- **Your instructions**
Reproduce the listing exactly and skip over any pictures.

- **Records for this task**
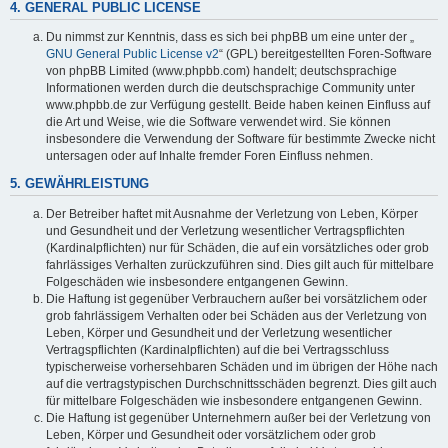
4. GENERAL PUBLIC LICENSE
Du nimmst zur Kenntnis, dass es sich bei phpBB um eine unter der „
GNU General Public License v2
“ (GPL) bereitgestellten Foren-Software
von phpBB Limited (www.phpbb.com) handelt; deutschsprachige
Informationen werden durch die deutschsprachige Community unter
www.phpbb.de zur Verfügung gestellt. Beide haben keinen Einfluss auf
die Art und Weise, wie die Software verwendet wird. Sie können
insbesondere die Verwendung der Software für bestimmte Zwecke nicht
untersagen oder auf Inhalte fremder Foren Einfluss nehmen.
5. GEWÄHRLEISTUNG
Der Betreiber haftet mit Ausnahme der Verletzung von Leben, Körper
und Gesundheit und der Verletzung wesentlicher Vertragspflichten
(Kardinalpflichten) nur für Schäden, die auf ein vorsätzliches oder grob
fahrlässiges Verhalten zurückzuführen sind. Dies gilt auch für mittelbare
Folgeschäden wie insbesondere entgangenen Gewinn.
Die Haftung ist gegenüber Verbrauchern außer bei vorsätzlichem oder
grob fahrlässigem Verhalten oder bei Schäden aus der Verletzung von
Leben, Körper und Gesundheit und der Verletzung wesentlicher
Vertragspflichten (Kardinalpflichten) auf die bei Vertragsschluss
typischerweise vorhersehbaren Schäden und im übrigen der Höhe nach
auf die vertragstypischen Durchschnittsschäden begrenzt. Dies gilt auch
für mittelbare Folgeschäden wie insbesondere entgangenen Gewinn.
Die Haftung ist gegenüber Unternehmern außer bei der Verletzung von
Leben, Körper und Gesundheit oder vorsätzlichem oder grob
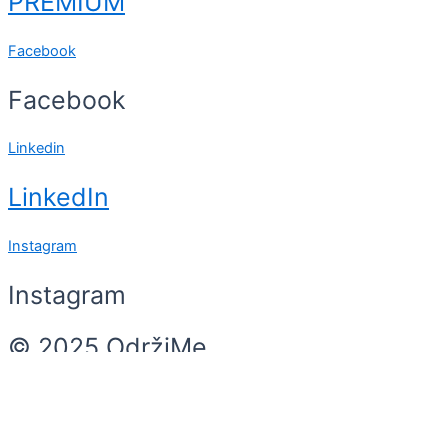
PREMIUM
Facebook
Facebook
Linkedin
LinkedIn
Instagram
Instagram
© 2025 OdržiMe
Search
Search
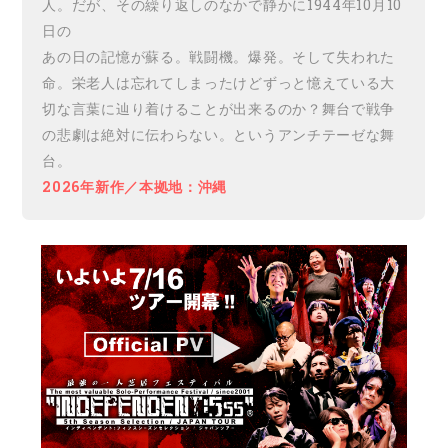
人。だが、その繰り返しのなかで静かに1944年10月10
日の
あの日の記憶が蘇る。戦闘機。爆発。そして失われた
命。栄老人は忘れてしまったけどずっと憶えている大
切な言葉に辿り着けることが出来るのか？舞台で戦争
の悲劇は絶対に伝わらない。というアンチテーゼな舞
台。
2026年新作／本拠地：沖縄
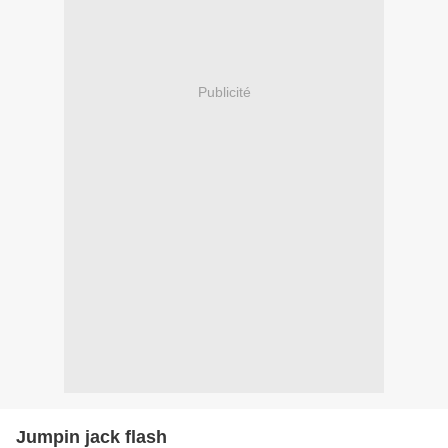
Publicité
Jumpin jack flash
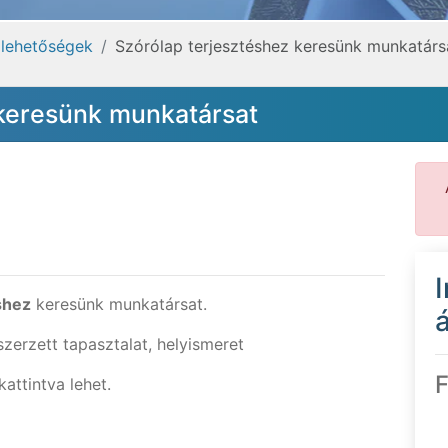
lehetőségek
Szórólap terjesztéshez keresünk munkatárs
 keresünk munkatársat
shez
keresünk munkatársat.
á
zerzett tapasztalat, helyismeret
F
attintva lehet.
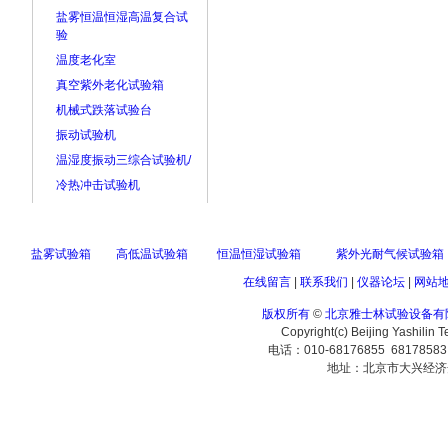
盐雾恒温恒湿高温复合试
验
温度老化室
真空紫外老化试验箱
机械式跌落试验台
振动试验机
温湿度振动三综合试验机/
冷热冲击试验机
盐雾试验箱
高低温试验箱
恒温恒湿试验箱
紫外光耐气候试验箱
在线留言
|
联系我们
|
仪器论坛
|
网站
版权所有
©
北京雅士林试验设备有
Copyright(c) Beijing Yashilin 
电话：010-68176855 6817858
地址：北京市大兴经济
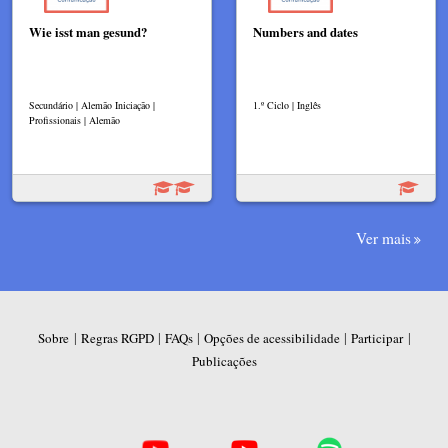
Wie isst man gesund?
Numbers and dates
Secundário | Alemão Iniciação |
1.º Ciclo | Inglês
Profissionais | Alemão
Ver mais
|
|
|
|
|
Sobre
Regras RGPD
FAQs
Opções de acessibilidade
Participar
Publicações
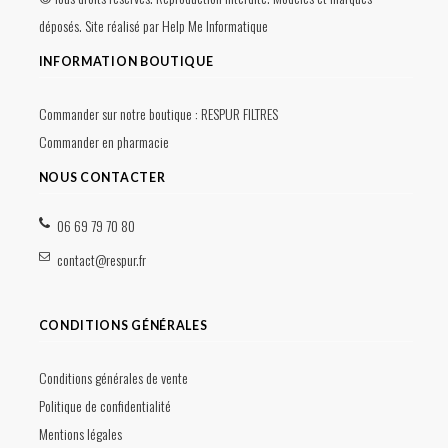
déposés. Site réalisé par
Help Me Informatique
INFORMATION BOUTIQUE
Commander sur notre boutique :
RESPUR FILTRES
Commander en pharmacie
NOUS CONTACTER
06 69 79 70 80
contact@respur.fr
CONDITIONS GÉNÉRALES
Conditions générales de vente
Politique de confidentialité
Mentions légales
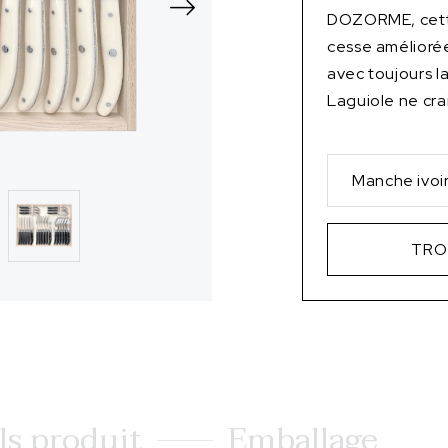
DOZORME, cette
cesse améliorée
avec toujours l
Laguiole ne cra
Manche ivoi
TRO
ls produit
Emballage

- **Output below**
4. GENERAL PUBLIC LICENSE
Du nimmst zur Kenntnis, dass es sich bei phpBB um eine unter der „
GNU General Public License v2
“ (GPL) bereitgestellten Foren-Software
von phpBB Limited (www.phpbb.com) handelt; deutschsprachige
Informationen werden durch die deutschsprachige Community unter
www.phpbb.de zur Verfügung gestellt. Beide haben keinen Einfluss auf
die Art und Weise, wie die Software verwendet wird. Sie können
insbesondere die Verwendung der Software für bestimmte Zwecke nicht
untersagen oder auf Inhalte fremder Foren Einfluss nehmen.
5. GEWÄHRLEISTUNG
Der Betreiber haftet mit Ausnahme der Verletzung von Leben, Körper
und Gesundheit und der Verletzung wesentlicher Vertragspflichten
(Kardinalpflichten) nur für Schäden, die auf ein vorsätzliches oder grob
fahrlässiges Verhalten zurückzuführen sind. Dies gilt auch für mittelbare
Folgeschäden wie insbesondere entgangenen Gewinn.
Die Haftung ist gegenüber Verbrauchern außer bei vorsätzlichem oder
grob fahrlässigem Verhalten oder bei Schäden aus der Verletzung von
Leben, Körper und Gesundheit und der Verletzung wesentlicher
Vertragspflichten (Kardinalpflichten) auf die bei Vertragsschluss
typischerweise vorhersehbaren Schäden und im übrigen der Höhe nach
auf die vertragstypischen Durchschnittsschäden begrenzt. Dies gilt auch
für mittelbare Folgeschäden wie insbesondere entgangenen Gewinn.
Die Haftung ist gegenüber Unternehmern außer bei der Verletzung von
Leben, Körper und Gesundheit oder vorsätzlichem oder grob
PREMIUM
Facebook
Facebook
Linkedin
LinkedIn
Instagram
Instagram
© 2025 OdržiMe
Search
Search
人。だが、その繰り返しのなかで静かに1944年10月10
日の
あの日の記憶が蘇る。戦闘機。爆発。そして失われた
命。栄老人は忘れてしまったけどずっと憶えている大
切な言葉に辿り着けることが出来るのか？舞台で戦争
の悲劇は絶対に伝わらない。というアンチテーゼな舞
台。
2026年新作／本拠地：沖縄
Publicité
Jumpin jack flash
lehetőségek
Szórólap terjesztéshez keresünk munkatárs
 keresünk munkatársat
shez
keresünk munkatársat.
á
zerzett tapasztalat, helyismeret
F
attintva lehet.
盐雾恒温恒湿高温复合试
验
温度老化室
真空紫外老化试验箱
机械式跌落试验台
振动试验机
温湿度振动三综合试验机/
冷热冲击试验机
盐雾试验箱
高低温试验箱
恒温恒湿试验箱
紫外光耐气候试验箱
在线留言
|
联系我们
|
仪器论坛
|
网站
版权所有
©
北京雅士林试验设备有
Copyright(c) Beijing Yashilin 
电话：010-68176855 6817858
地址：北京市大兴经济
Wie isst man gesund?
Numbers and dates
Secundário | Alemão Iniciação |
1.º Ciclo | Inglês
Profissionais | Alemão
Ver mais
|
|
|
|
|
Sobre
Regras RGPD
FAQs
Opções de acessibilidade
Participar
Publicações
déposés. Site réalisé par
Help Me Informatique
INFORMATION BOUTIQUE
Commander sur notre boutique :
RESPUR FILTRES
Commander en pharmacie
NOUS CONTACTER
06 69 79 70 80
contact@respur.fr
CONDITIONS GÉNÉRALES
Conditions générales de vente
Politique de confidentialité
Mentions légales
DOZORME, cette
cesse améliorée
avec toujours l
Laguiole ne cra
Manche ivoi
TRO
ls produit
Emballage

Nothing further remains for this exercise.